Rabu, 05 Mei 2010

التفسير
أيـات العبــــادة فـى

Makalah ini Disusun Untuk Memenuhi Tugas Mata Kuliah

TAFSIR I


Dosen Pembimbing :

Mu'tashim Billah M.A




DISUSUN OLEH :

M. Sir Hasanal Kholqi ( 9325 004 08 )
Saiful Akbari Hafiluddin ( 9325 043 08 )




SEKOLAH TINGGI AGAMA ISLAM NEGERI
PRODI PENDIDIKAN BAHASA ARAB
STAIN – KEDIRI
2010

BAB I
PENDAHULUAN

Ibadah adalah tindakan untuk mematuhi perintah dan menjauhi larangan tuhan (Allah) dengan kata lain ibadah ialah suatu orientasi dari kehidupan dan orientasi tersebut hanya tertuju kepada tuhan (Allah) saja.
Manusia diciptakan oleh tuhan dan hanya berorientasikan kepada penciptanya yaitu (Allah), sang pencipta yang menumbuhkan dan mengembangkan manusia, Dia yang memelihara, menjaga dan mendidik manusia, Dia pula yang memberi petunjuk kepada manusia, oleh karena itu hanya kepada Dia manusia menyembah
Terkait dengan masalah ibadah, terdapat beberapa golongan hamba Allah yang sama-sama mengaku sebagai seorang hamba yang taat beribadah. Mereka memiliki berbagai pengertian yang berbeda dalam memahami apa hakikat dari ibadah.
Diantaranya ada golongan yang berpendapat bahwa ibadah itu adalah sikap taat dan ketertundukan seorang hamba kepada sang Kholiqnya dalam rangka Ta'abbud kepada-Nya. Akan tetapi mereka kurang memperhatikan hal-hal kecil diluar itu yang terkait dengan ibadah sosial, pergaulan ataupun sikap toleransi dalam sitiap situasi.
Ada pula yang berpendapat bahwa dalam ibadah yang menjadi titik tekan adalah bagaimana seorang hamba bersungguh-sungguh tatkala mengerjakan sesuatu, dan sesuatu tersebut bernilai ibadah apabila ia tulus. Akan tetapi mereka acapkali menyepelekan ibadah mahdhoh, seperti sholat, puasa dan lain-lain.
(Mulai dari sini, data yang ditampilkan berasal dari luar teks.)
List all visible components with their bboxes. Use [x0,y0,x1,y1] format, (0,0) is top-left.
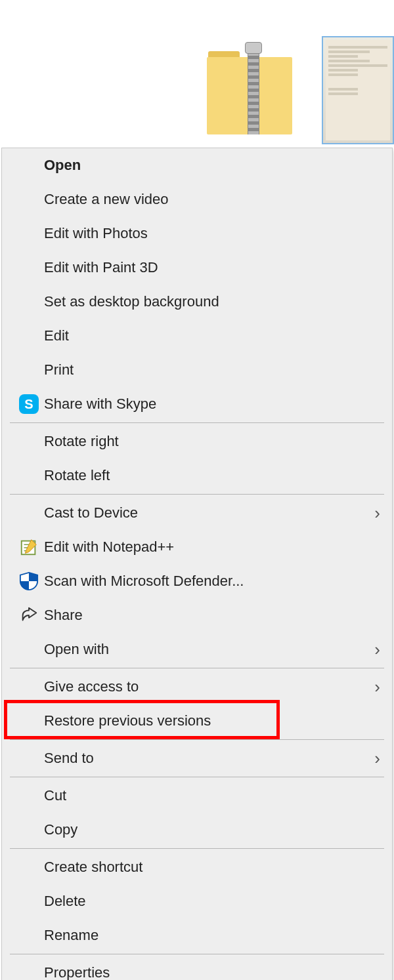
skype-icon: S [14,394,44,414]
menu-item-scan-with-microsoft-defender[interactable]: Scan with Microsoft Defender... [2,564,392,598]
menu-item-set-as-desktop-background[interactable]: Set as desktop background [2,285,392,319]
menu-item-copy[interactable]: Copy [2,813,392,847]
menu-separator [10,494,384,495]
menu-item-label: Edit [44,327,361,344]
menu-item-label: Open with [44,641,361,658]
menu-item-label: Create a new video [44,191,361,208]
submenu-arrow-icon: › [361,748,380,769]
menu-item-label: Create shortcut [44,859,361,876]
menu-separator [10,422,384,423]
selected-image-thumbnail[interactable] [322,36,394,144]
menu-item-open[interactable]: Open [2,148,392,182]
menu-item-label: Edit with Photos [44,225,361,242]
menu-item-label: Rotate right [44,433,361,450]
share-icon [14,605,44,625]
menu-item-edit[interactable]: Edit [2,319,392,353]
menu-item-label: Open [44,157,361,174]
menu-item-label: Edit with Paint 3D [44,259,361,276]
menu-item-label: Scan with Microsoft Defender... [44,573,361,590]
menu-item-edit-with-notepad[interactable]: Edit with Notepad++ [2,530,392,564]
menu-separator [10,954,384,954]
menu-item-label: Copy [44,821,361,838]
menu-item-open-with[interactable]: Open with› [2,632,392,666]
context-menu: OpenCreate a new videoEdit with PhotosEd… [1,148,393,980]
menu-item-create-a-new-video[interactable]: Create a new video [2,182,392,216]
menu-separator [10,668,384,668]
menu-item-label: Edit with Notepad++ [44,539,361,556]
submenu-arrow-icon: › [361,640,380,660]
zip-folder-icon[interactable] [207,46,292,134]
menu-item-label: Print [44,361,361,378]
menu-item-rotate-left[interactable]: Rotate left [2,459,392,493]
submenu-arrow-icon: › [361,677,380,697]
menu-item-cut[interactable]: Cut [2,779,392,813]
menu-item-create-shortcut[interactable]: Create shortcut [2,850,392,884]
menu-item-label: Delete [44,893,361,910]
menu-item-label: Rename [44,927,361,944]
menu-item-edit-with-photos[interactable]: Edit with Photos [2,216,392,251]
menu-item-label: Cast to Device [44,504,361,521]
menu-separator [10,739,384,740]
menu-item-delete[interactable]: Delete [2,884,392,918]
menu-item-properties[interactable]: Properties [2,956,392,980]
menu-item-label: Cut [44,787,361,804]
menu-item-label: Give access to [44,678,361,695]
menu-item-label: Restore previous versions [44,712,361,729]
menu-item-rename[interactable]: Rename [2,918,392,952]
desktop-area [0,0,394,148]
menu-separator [10,848,384,849]
menu-item-label: Properties [44,964,361,980]
menu-item-cast-to-device[interactable]: Cast to Device› [2,496,392,530]
menu-item-edit-with-paint-3d[interactable]: Edit with Paint 3D [2,251,392,285]
menu-item-label: Set as desktop background [44,293,361,310]
menu-item-share-with-skype[interactable]: SShare with Skype [2,387,392,421]
menu-separator [10,777,384,777]
notepad-icon [14,537,44,557]
submenu-arrow-icon: › [361,503,380,523]
shield-icon [14,571,44,591]
menu-item-print[interactable]: Print [2,353,392,387]
menu-item-label: Rotate left [44,467,361,484]
menu-item-rotate-right[interactable]: Rotate right [2,424,392,459]
menu-item-label: Send to [44,750,361,767]
menu-item-give-access-to[interactable]: Give access to› [2,670,392,704]
menu-item-restore-previous-versions[interactable]: Restore previous versions [2,704,392,738]
menu-item-label: Share with Skype [44,396,361,413]
menu-item-label: Share [44,607,361,624]
menu-item-share[interactable]: Share [2,598,392,632]
menu-item-send-to[interactable]: Send to› [2,741,392,775]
Kemudian golongan yang terakhir adalah golongan yang dapat menserasikan antara golongan yang pertama dan kedua, mereka dapat mensinergikan antara ibadah mahdhoh dan ibadah ghoiru mahdhoh.
Akhir-akhir ini marak para kaum yang mengkaji masalah tersebut dan memunculkan kesimpulan yang aneh kedalam telingga kita, kemudian bagaimana sikap kita sebagai seorang terpelajar menyikapinya?























BAB II
PEMBAHASAN

1. Surat Al-Baqarah ayat 21

ياٍِيها الناس اعبدوا ربّكم الذى خلقكم والّذين من قبلكم لعلكم تتّقون

Artinya : "Hai manusia, sembahlah tuhanmu yang telah menciptakan kamu dan orang-orang yang sebelummu, agar kamu bertaqwa."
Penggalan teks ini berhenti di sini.